É claro que, aqui e ali, o idioma pode, e às vezes deve, sofrer alterações e evoluir, mas desde que essa evolução seja orgânica e não subverta sua ordem intrínseca. De outro modo, o nexo entre uma geração e outra fica comprometido como uma verdadeira Torre de Babel. O episódio narrado por aquele jornal citado no começo deste texto não ilustra apenas uma situação corriqueira de uma determinada família; ele ilustra a soberba de uma geração que, em vez de se sentar para ouvir os “causos” e aprender com a sabedoria dos antigos, prefere jogar todo o passado fora em nome de um arranjo social fictício, que vê luta de classes em cada esquina. A “linguagem inclusiva” está para o idioma como o movimento Black Lives Matter está para as estátuas de Winston Churchill ou Cristóvão Colombo. A questão é muito mais destruir do que incluir.
Que o Cardeal Bernard Law, cujo nome esteve envolvido mais tarde no escândalo de pedofilia que deu argumento ao filme Spotlight, não pudesse avaliar a consequência da sua famigerada tradução, é coisa sobre a qual não discutimos, pois não nos cabe julgar intenções. Mas, como percebeu Madre Angélica, um idioma não pode ser uma massinha de modelar para ser adaptado ao sabor de cada indivíduo. Se toda uma gramática é reestruturada simplesmente para agradar a determinado grupo, outro será desagradado. Como consequência, os conceitos vão perdendo sentido e a alfabetização se converte numa tarefa quase impossível, assim como a evangelização.
Aliás, é justamente por isso que os grandes ditadores sempre investiram em propaganda e narrativas para subverter a ordem e dominar o povo.
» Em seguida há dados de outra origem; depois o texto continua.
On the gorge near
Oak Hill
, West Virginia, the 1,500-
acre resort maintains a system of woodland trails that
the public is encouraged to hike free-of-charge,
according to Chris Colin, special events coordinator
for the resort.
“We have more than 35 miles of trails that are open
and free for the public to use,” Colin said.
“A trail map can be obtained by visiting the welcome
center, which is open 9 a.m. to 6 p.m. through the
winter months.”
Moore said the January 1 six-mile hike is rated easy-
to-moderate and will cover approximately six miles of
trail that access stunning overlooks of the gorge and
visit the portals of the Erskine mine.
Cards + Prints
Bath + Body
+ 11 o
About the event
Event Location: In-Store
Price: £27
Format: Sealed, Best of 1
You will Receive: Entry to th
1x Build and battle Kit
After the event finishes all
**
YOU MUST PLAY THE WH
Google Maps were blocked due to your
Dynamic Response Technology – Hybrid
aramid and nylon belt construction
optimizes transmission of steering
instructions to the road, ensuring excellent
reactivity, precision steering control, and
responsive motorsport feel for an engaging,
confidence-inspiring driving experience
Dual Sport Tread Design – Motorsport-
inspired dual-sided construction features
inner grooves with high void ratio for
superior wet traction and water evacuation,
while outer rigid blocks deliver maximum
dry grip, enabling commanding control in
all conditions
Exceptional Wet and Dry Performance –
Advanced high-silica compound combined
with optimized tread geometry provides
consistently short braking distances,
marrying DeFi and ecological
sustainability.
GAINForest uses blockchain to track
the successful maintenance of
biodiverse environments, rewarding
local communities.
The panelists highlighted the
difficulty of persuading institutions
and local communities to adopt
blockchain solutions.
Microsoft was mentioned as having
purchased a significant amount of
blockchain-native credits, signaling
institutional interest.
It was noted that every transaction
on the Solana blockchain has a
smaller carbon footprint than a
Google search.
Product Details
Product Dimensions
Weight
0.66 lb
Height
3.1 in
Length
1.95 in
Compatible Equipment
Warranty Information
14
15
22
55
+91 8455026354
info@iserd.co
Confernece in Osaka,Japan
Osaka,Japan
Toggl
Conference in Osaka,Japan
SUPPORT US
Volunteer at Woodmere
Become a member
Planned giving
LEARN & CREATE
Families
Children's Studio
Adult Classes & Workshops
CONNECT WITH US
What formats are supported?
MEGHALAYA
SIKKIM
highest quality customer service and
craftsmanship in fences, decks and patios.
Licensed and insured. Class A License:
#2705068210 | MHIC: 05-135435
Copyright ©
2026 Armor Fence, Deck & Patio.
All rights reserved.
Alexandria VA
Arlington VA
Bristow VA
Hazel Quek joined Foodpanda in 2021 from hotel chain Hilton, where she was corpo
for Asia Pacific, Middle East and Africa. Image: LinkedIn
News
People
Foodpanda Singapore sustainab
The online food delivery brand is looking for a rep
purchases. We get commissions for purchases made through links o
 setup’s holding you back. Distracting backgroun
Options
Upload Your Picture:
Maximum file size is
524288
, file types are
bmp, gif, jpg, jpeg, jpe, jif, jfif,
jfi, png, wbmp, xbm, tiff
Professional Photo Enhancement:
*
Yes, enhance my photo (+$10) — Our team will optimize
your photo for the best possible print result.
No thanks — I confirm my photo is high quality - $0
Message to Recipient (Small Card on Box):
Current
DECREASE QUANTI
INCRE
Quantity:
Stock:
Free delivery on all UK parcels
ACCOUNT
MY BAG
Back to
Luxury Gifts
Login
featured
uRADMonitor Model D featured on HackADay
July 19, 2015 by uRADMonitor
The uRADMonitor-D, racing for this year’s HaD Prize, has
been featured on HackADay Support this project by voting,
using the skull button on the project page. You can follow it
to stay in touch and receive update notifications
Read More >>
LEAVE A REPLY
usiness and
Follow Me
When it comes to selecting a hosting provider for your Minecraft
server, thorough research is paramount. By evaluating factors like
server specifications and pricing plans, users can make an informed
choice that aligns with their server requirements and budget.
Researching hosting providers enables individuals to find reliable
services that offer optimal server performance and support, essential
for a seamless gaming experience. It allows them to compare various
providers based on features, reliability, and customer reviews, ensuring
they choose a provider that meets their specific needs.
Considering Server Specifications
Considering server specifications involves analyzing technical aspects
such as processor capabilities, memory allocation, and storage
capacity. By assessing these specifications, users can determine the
George Orwell representou muito bem essa “novilíngua” em sua obra 1984, cujo legado, como o de outros clássicos literários, agora está ameaçado precisamente por ela: a linguagem inclusiva.
Também a teologia corre um sério risco, caso queira ceder a grupos de pressão para se mostrar, digamos, mais “tolerante”: o de apresentar um Jesus tão humano, tão humano, que deixe até de ser homem.